The task → Exclude the pictures, then copy word for word the lines running from the beginning of the records through the line with "WP_Block_List::count() should either".

Records from a data source
☆ ☆ ☆ ☆

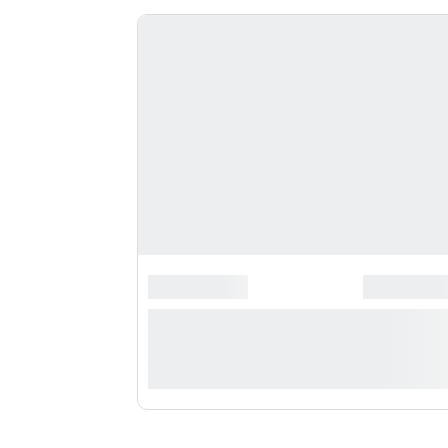
*******************
*********
**** ***** * **********
***********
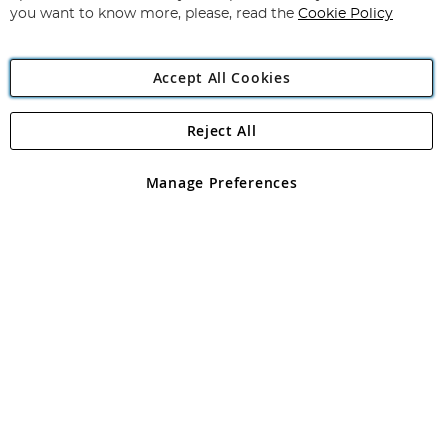
you want to know more, please, read the
Cookie Policy
Accept All Cookies
Reject All
Copyright 1997 - 2026
Angling Direct Plc
. All rights reserved.
Angling Direct plc, 2D Wendover Road, Rackheath Industrial
Estate, Norwich, Norfolk, NR13 6LH, United Kingdom. Company
Manage Preferences
registered in England and Wales No 05151321. VAT No GB 152140945
Exclusions apply. Errors and omissions excepted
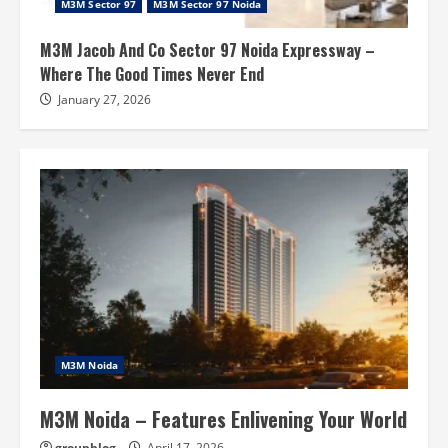
M3M Sector 97
M3M Sector 97 Noida
M3M Jacob And Co Sector 97 Noida Expressway –
Where The Good Times Never End
January 27, 2026
M3M Noida
M3M Noida – Features Enlivening Your World
groupblog
April 17, 2026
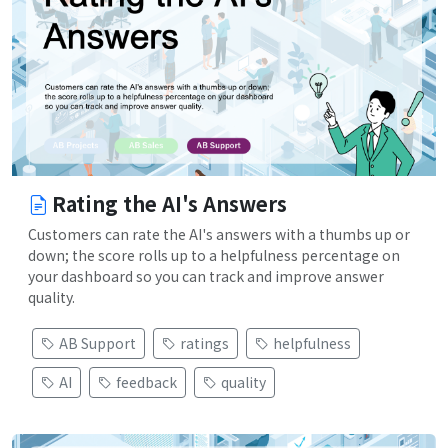
Rating the AI's Answers
Customers can rate the AI's answers with a thumbs up or
down; the score rolls up to a helpfulness percentage on
your dashboard so you can track and improve answer
quality.
AB Support
ratings
helpfulness
AI
feedback
quality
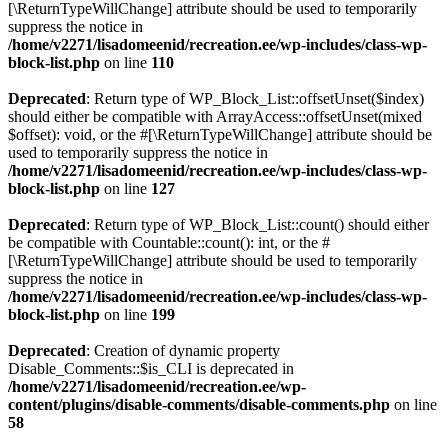
[\ReturnTypeWillChange] attribute should be used to temporarily
suppress the notice in
/home/v2271/lisadomeenid/recreation.ee/wp-includes/class-wp-
block-list.php
on line
110
Deprecated
: Return type of WP_Block_List::offsetUnset($index)
should either be compatible with ArrayAccess::offsetUnset(mixed
$offset): void, or the #[\ReturnTypeWillChange] attribute should be
used to temporarily suppress the notice in
/home/v2271/lisadomeenid/recreation.ee/wp-includes/class-wp-
block-list.php
on line
127
Deprecated
: Return type of WP_Block_List::count() should either
be compatible with Countable::count(): int, or the #
[\ReturnTypeWillChange] attribute should be used to temporarily
suppress the notice in
/home/v2271/lisadomeenid/recreation.ee/wp-includes/class-wp-
block-list.php
on line
199
Deprecated
: Creation of dynamic property
Disable_Comments::$is_CLI is deprecated in
/home/v2271/lisadomeenid/recreation.ee/wp-
content/plugins/disable-comments/disable-comments.php
on line
58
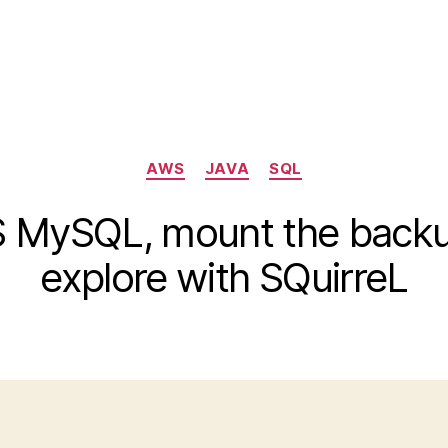
Categories
AWS
JAVA
SQL
MySQL, mount the backup
explore with SQuirreL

☆ ☆ ☆ ☆

Solution for this exercise →
*******************
*********
**** ***** * **********
***********
you want to know more, please, read the
Cookie Policy
Accept All Cookies
Reject All
Copyright 1997 - 2026
Angling Direct Plc
. All rights reserved.
Angling Direct plc, 2D Wendover Road, Rackheath Industrial
Estate, Norwich, Norfolk, NR13 6LH, United Kingdom. Company
Manage Preferences
registered in England and Wales No 05151321. VAT No GB 152140945
Exclusions apply. Errors and omissions excepted
M3M Sector 97
M3M Sector 97 Noida
M3M Jacob And Co Sector 97 Noida Expressway –
Where The Good Times Never End
January 27, 2026
M3M Noida
M3M Noida – Features Enlivening Your World
groupblog
April 17, 2026
Rating the AI's Answers
Customers can rate the AI's answers with a thumbs up or
down; the score rolls up to a helpfulness percentage on
your dashboard so you can track and improve answer
quality.
AB Support
ratings
helpfulness
AI
feedback
quality
[\ReturnTypeWillChange] attribute should be used to temporarily
suppress the notice in
/home/v2271/lisadomeenid/recreation.ee/wp-includes/class-wp-
block-list.php
on line
110
Deprecated
: Return type of WP_Block_List::offsetUnset($index)
should either be compatible with ArrayAccess::offsetUnset(mixed
$offset): void, or the #[\ReturnTypeWillChange] attribute should be
used to temporarily suppress the notice in
/home/v2271/lisadomeenid/recreation.ee/wp-includes/class-wp-
block-list.php
on line
127
Deprecated
: Return type of WP_Block_List::count() should either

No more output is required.